As I said I was inspired and it was a perfect example of how Trusts like Pennine Care are well placed to provide whole person care to our patients.
I can’t do justice to how impressive this team really is. It’s early days and they are still building the data to measure overall performance, but all the core ingredients are there to deliver a world class service. The team should be rightly proud of themselves and commissioners congratulated for attending to the out of hospital care needs on the stroke pathway.
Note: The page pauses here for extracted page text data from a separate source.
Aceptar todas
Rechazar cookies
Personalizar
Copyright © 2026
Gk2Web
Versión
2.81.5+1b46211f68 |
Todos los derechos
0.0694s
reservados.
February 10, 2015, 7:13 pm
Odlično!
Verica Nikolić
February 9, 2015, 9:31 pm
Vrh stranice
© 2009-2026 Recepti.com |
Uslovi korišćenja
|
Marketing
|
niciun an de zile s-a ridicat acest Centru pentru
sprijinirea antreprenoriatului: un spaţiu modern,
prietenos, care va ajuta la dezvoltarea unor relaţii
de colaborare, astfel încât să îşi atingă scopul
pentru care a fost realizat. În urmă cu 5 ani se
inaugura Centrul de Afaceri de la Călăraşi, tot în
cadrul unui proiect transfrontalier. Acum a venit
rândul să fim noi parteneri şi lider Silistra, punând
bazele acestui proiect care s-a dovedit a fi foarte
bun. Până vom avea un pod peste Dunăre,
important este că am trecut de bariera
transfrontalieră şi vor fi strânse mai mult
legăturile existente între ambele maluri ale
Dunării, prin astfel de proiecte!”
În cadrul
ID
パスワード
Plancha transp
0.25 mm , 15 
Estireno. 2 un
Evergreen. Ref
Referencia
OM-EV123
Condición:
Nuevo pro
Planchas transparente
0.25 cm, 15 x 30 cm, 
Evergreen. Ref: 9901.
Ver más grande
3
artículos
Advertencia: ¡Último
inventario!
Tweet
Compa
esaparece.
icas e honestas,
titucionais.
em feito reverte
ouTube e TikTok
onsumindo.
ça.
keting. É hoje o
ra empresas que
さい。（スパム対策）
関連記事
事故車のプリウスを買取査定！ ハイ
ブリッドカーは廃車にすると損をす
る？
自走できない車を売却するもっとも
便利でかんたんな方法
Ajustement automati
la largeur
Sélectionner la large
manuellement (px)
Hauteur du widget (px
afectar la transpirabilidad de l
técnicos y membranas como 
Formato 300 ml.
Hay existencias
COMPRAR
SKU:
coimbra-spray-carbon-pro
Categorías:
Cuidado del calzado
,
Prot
District nursing visitA few days later and I was back in Bury. I know there are great quality bargains to be grabbed on the market but I didn’t have time to stop unfortunately, as I was visiting one of the district nursing teams for work. Although I’m not sure having the privilege to spend time with dedicated, skilled, professional nurses can really be described as work.
I spent the morning with Sian, Vicky, Karen and Jo talking about the challenges faced in district nursing services. I was fortunate to shadow Karen carrying out her clinical duties and talking to her reminded me how complex and demanding the district nursing role is.
In my last blog, I talked about polarities and managing change and within Pennine Care we have recently carried out a district nursing review, involving nurses from all of our boroughs.
We and system leaders up and down England mustn’t forget that district nurses are busy, skilled professionals who carry out complex, difficult and demanding work.
As hospitals try to move care outside of hospital and GPs look for support to high levels of demands, where does the care go? Into community services and often to the district nurse. They can rarely say no to demands, go about their hard work effectively (but often quietly) and make a huge difference to the lives of people who need their care.
The community models of care, especially district nursing, need dedicated thought leadership, investment of time and resources to develop models and an understanding that a district nursing team has the same floors and ceilings of capacity as a ward does.
We talk about hard truths for ward staffing levels, which I fully agree with, but it isn’t just wards that have to be safely and effectively staffed, so does the community.
It was a real pleasure to spend time with such a hard working team, not short on ideas on what they feel needs to be done. But I think the NHS system needs to listen more to their voice and not overlook the community filling in the sandwich between primary care and hospitals.